In a filing cabinet at the BBC TV centre there are 400 names. Some are famous. Some are unknown. But all share the distinction of having been listed as possible victims for the This Is Your Life programme.


Very few of these people will actually get as far as the screen.


For a start, four out of every five life stories which are investigated by the programme's staff are dropped for various reasons.


There might be domestic trouble. Or the facts don't match the popular legend.


Then, the show is now eight years old and when the present series comes to an end in March there are a lot of people, myself among them, who will think it has had its day - that was it's life.


More Life?


To be fair, if you place any reliance on audience figures then the show has more life in it yet.


Producer Leslie Jackson finds most of his victims as a result of letters from viewers suggesting likely names. Say about 40 to 50 such letters each day.


Of these an average of two are worth serious consideration. Too often the suggested stories are parochial or exaggerate the circumstances.


To-night's edition will be the 204th - and has an "unknown" as the victim.

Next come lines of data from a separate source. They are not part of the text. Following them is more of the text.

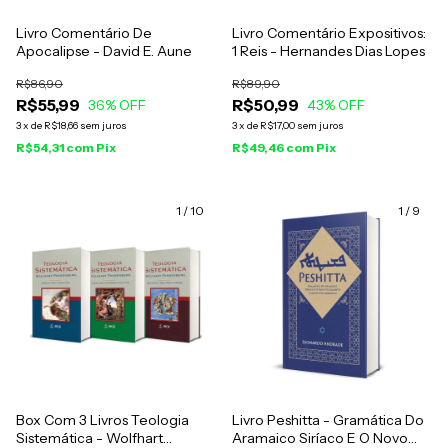
Livro Comentário De
Livro Comentário Expositivos:
Apocalipse - David E. Aune
1 Reis - Hernandes Dias Lopes
R$86,90
R$89,90
R$55,99
R$50,99
36
% OFF
43
% OFF
3
x
de
R$18,66
sem juros
3
x
de
R$17,00
sem juros
R$54,31
com
Pix
R$49,46
com
Pix
1
/
10
1
/
9
Box Com 3 Livros Teologia
Livro Peshitta - Gramática Do
Sistemática - Wolfhart
Aramaico Siríaco E O Novo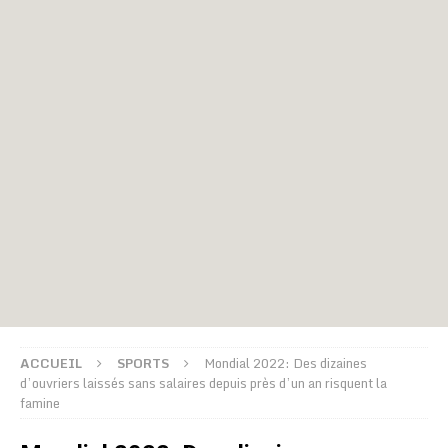
ACCUEIL
SPORTS
Mondial 2022: Des dizaines
d’ouvriers laissés sans salaires depuis près d’un an risquent la
famine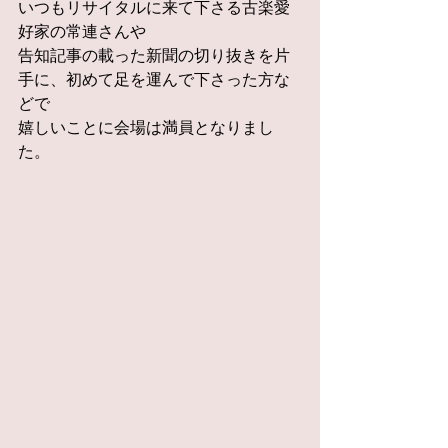
いつもリサイタルに来て下さる古楽愛
好家の常連さんや
告知記事の載った新聞の切り抜きを片
手に、初めて足を運んで下さった方な
どで
嬉しいことに会場は満員となりまし
た。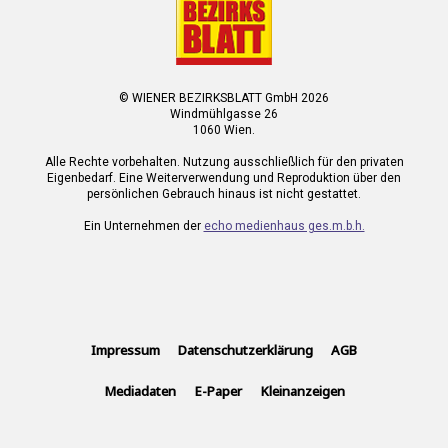
© WIENER BEZIRKSBLATT GmbH 2026
Windmühlgasse 26
1060 Wien.
Alle Rechte vorbehalten. Nutzung ausschließlich für den privaten
Eigenbedarf. Eine Weiterverwendung und Reproduktion über den
persönlichen Gebrauch hinaus ist nicht gestattet.
Ein Unternehmen der
echo medienhaus ges.m.b.h.
Impressum
Datenschutzerklärung
AGB
Mediadaten
E-Paper
Kleinanzeigen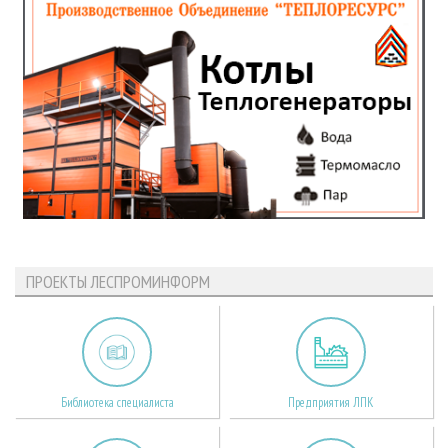
ПРОЕКТЫ ЛЕСПРОМИНФОРМ
Библиотека специалиста
Предприятия ЛПК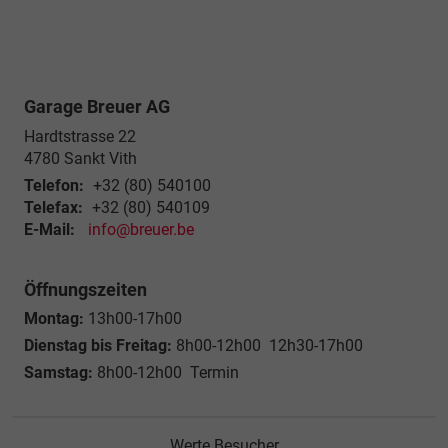
Garage Breuer AG
Hardtstrasse 22
4780
Sankt Vith
Telefon:
+32 (80) 540100
Telefax:
+32 (80) 540109
E-Mail:
info@breuer.be
Öffnungszeiten
Montag:
13h00-17h00
Dienstag bis Freitag:
8h00-12h00 12h30-17h00
Samstag:
8h00-12h00 Termin
Werte Besucher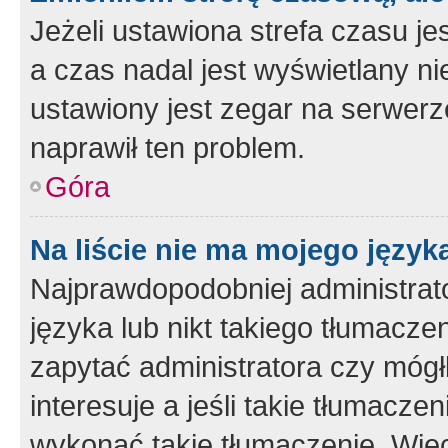
Jeżeli ustawiona strefa czasu je
a czas nadal jest wyświetlany n
ustawiony jest zegar na serwerz
naprawił ten problem.
Góra
Na liście nie ma mojego język
Najprawdopodobniej administrato
języka lub nikt takiego tłumacze
zapytać administratora czy mógł
interesuje a jeśli takie tłumacz
wykonać takie tłumaczenie. Więc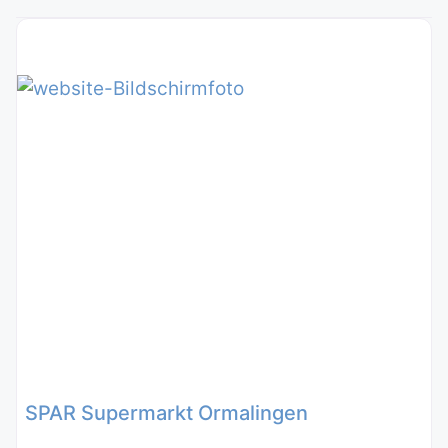
SPAR Supermarkt Ormalingen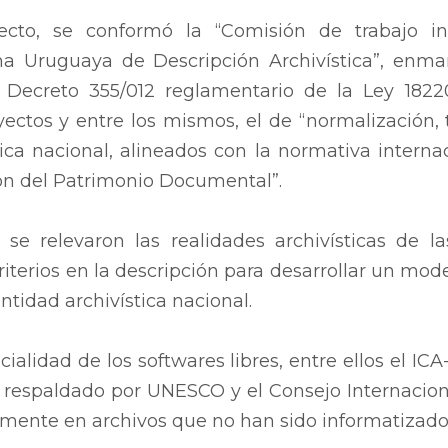
ecto, se conformó la “Comisión de trabajo inte
a Uruguaya de Descripción Archivística”, enmar
del Decreto 355/012 reglamentario de la Ley 182
ectos y entre los mismos, el de “normalización,
tica nacional, alineados con la normativa internac
ión del Patrimonio Documental”.
se relevaron las realidades archivísticas de las
iterios en la descripción para desarrollar un mod
entidad archivística nacional.
ialidad de los softwares libres, entre ellos el ICA
a, respaldado por UNESCO y el Consejo Internacio
almente en archivos que no han sido informatizado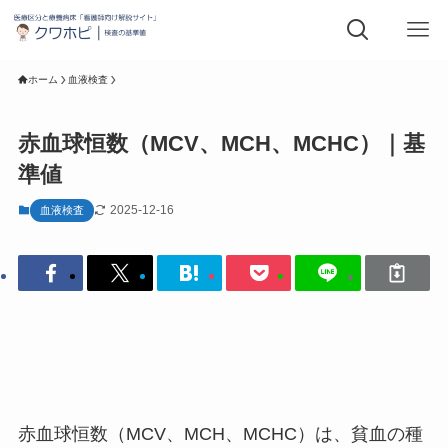
ホーム
血液検査
赤血球恒数（MCV、MCH、MCHC）｜基
準値
2025-12-16
血液検査
赤血球恒数（MCV、MCH、MCHC）は、貧血の種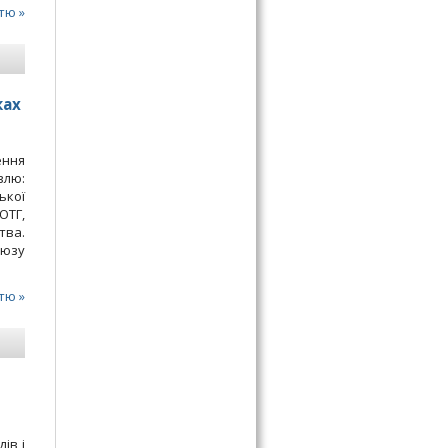
тю »
ках
ення
влю:
ької
ОТГ,
тва.
оюзу
тю »
ів і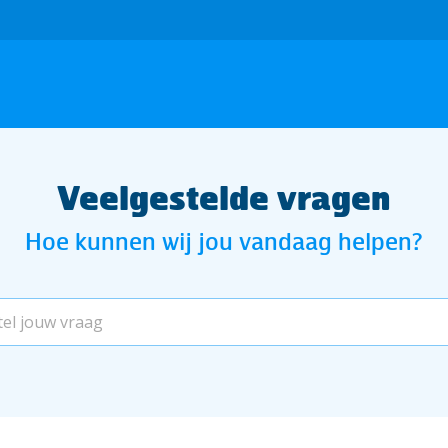
Veelgestelde vragen
Hoe kunnen wij jou vandaag helpen?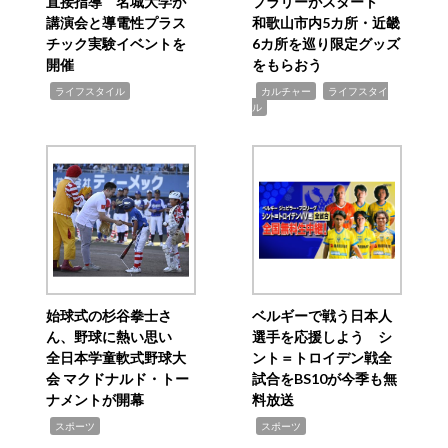
直接指導 名城大学が
プラリーがスタート
講演会と導電性プラス
和歌山市内5カ所・近畿
チック実験イベントを
6カ所を巡り限定グッズ
開催
をもらおう
,
,
,
ライフスタイル
カルチャー
ライフスタイ
ル
始球式の杉谷拳士さ
ベルギーで戦う日本人
ん、野球に熱い思い
選手を応援しよう シ
全日本学童軟式野球大
ント＝トロイデン戦全
会 マクドナルド・トー
試合をBS10が今季も無
ナメントが開幕
料放送
,
,
スポーツ
スポーツ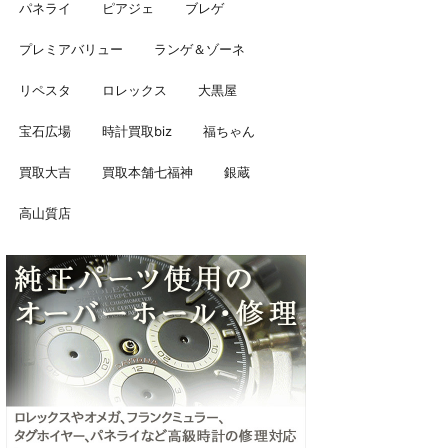
パネライ
ピアジェ
ブレゲ
プレミアバリュー
ランゲ＆ゾーネ
リペスタ
ロレックス
大黒屋
宝石広場
時計買取biz
福ちゃん
買取大吉
買取本舗七福神
銀蔵
高山質店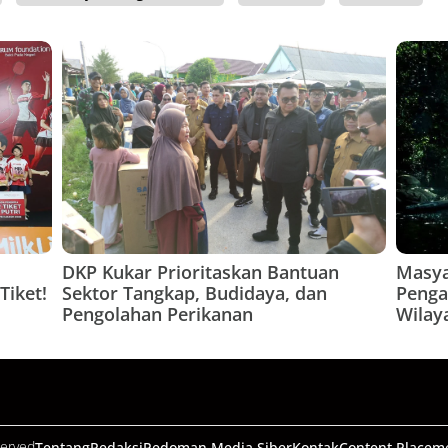
DKP Kukar Prioritaskan Bantuan
Masya
Tiket!
Sektor Tangkap, Budidaya, dan
Penga
Pengolahan Perikanan
Wilay
served
Tentang
Redaksi
Pedoman Media Siber
Kontak
Content Placem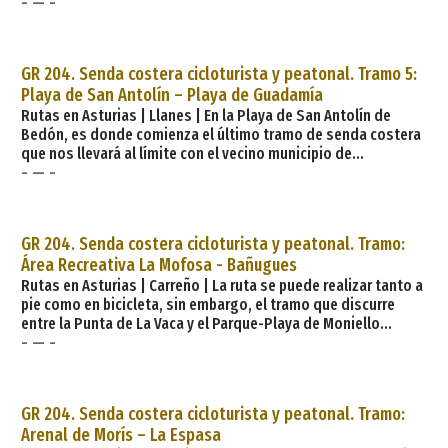
- — -
dirección oeste, bordeando la playa de Las Cámaras para
enlazar seguidamente con la playa de Palombina y luego
coger la carretera LLN-9 que va a la localidad de Barro. A lo
largo de éste tramo semi urbano podemos admirar la gran
GR 204. Senda costera cicloturista y peatonal. Tramo 5:
belleza de las Playas de Borizu, La Tayada y Troenzo. Una vez
Playa de San Antolín – Playa de Guadamía
en
Rutas en Asturias | Llanes | En la Playa de San Antolín de
Bedón, es donde comienza el último tramo de senda costera
que nos llevará al límite con el vecino municipio de
- — -
Ribadesella. Comenzamos caminando sobre un voladizo
paralelo al FEVE, atravesamos la línea ferroviaria por un paso
inferior y ya nos dirigimos hacia los acantilados que bordean
la Ería de Villahormes. Pasamos muy cerca de la Playa interior
GR 204. Senda costera cicloturista y peatonal. Tramo:
de «Gulpiyuri»;despu
Área Recreativa La Mofosa - Bañugues
Rutas en Asturias | Carreño | La ruta se puede realizar tanto a
pie como en bicicleta, sin embargo, el tramo que discurre
entre la Punta de La Vaca y el Parque-Playa de Moniello
- — -
presenta escaleras. Una buena opción es llevar la comida y
hacer parada en cualquiera de las áreas recreativas que le
ofrece esta senda costera. Descripción. Ruta que sigue la
línea de la costa oriental del Paisaje Protegido de Cabo
GR 204. Senda costera cicloturista y peatonal. Tramo:
Peñas. Se encuentra dentro del Consorcio Sen
Arenal de Morís – La Espasa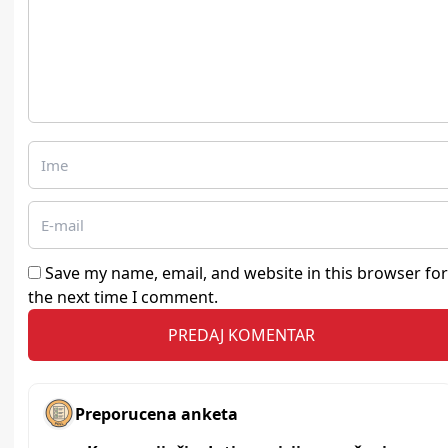
Save my name, email, and website in this browser for
the next time I comment.
Preporucena anketa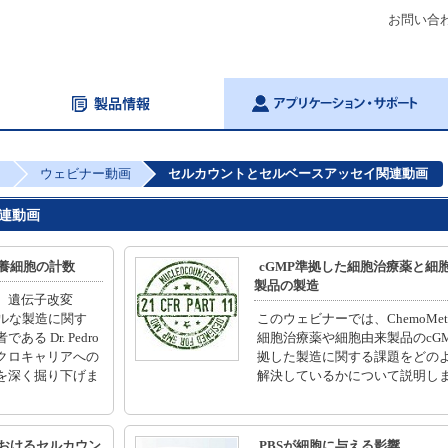
お問い合
ト
ウェビナー動画
セルカウントとセルベースアッセイ関連動画
連動画
養細胞の計数
cGMP準拠した細胞治療薬と細
製品の製造
、遺伝子改変
ブルな製造に関す
このウェビナーでは、ChemoMet
る Dr. Pedro
細胞治療薬や細胞由来製品のcG
、マイクロキャリアへの
拠した製造に関する課題をどの
を深く掘り下げま
解決しているかについて説明し
おけるセルカウン
PBSが細胞に与える影響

This question of whether or not to have a big name is a regular headache. Half of the audience want celebrities rather than "unknowns." The other half say forget the star names and concentrate on ordinary people.


In the long run - and it seems to have been a very long run - the latter must win. So far there have been 78 celebrities whose stories have been told.


"Our ideal subject," says Mr Jackson, "is a big name who has travelled, has a strong personality, radiates warmth, and enables us to spring at least one surprise on him."


This Is Your Life has finished in America. There the policy was to concentrate on star names.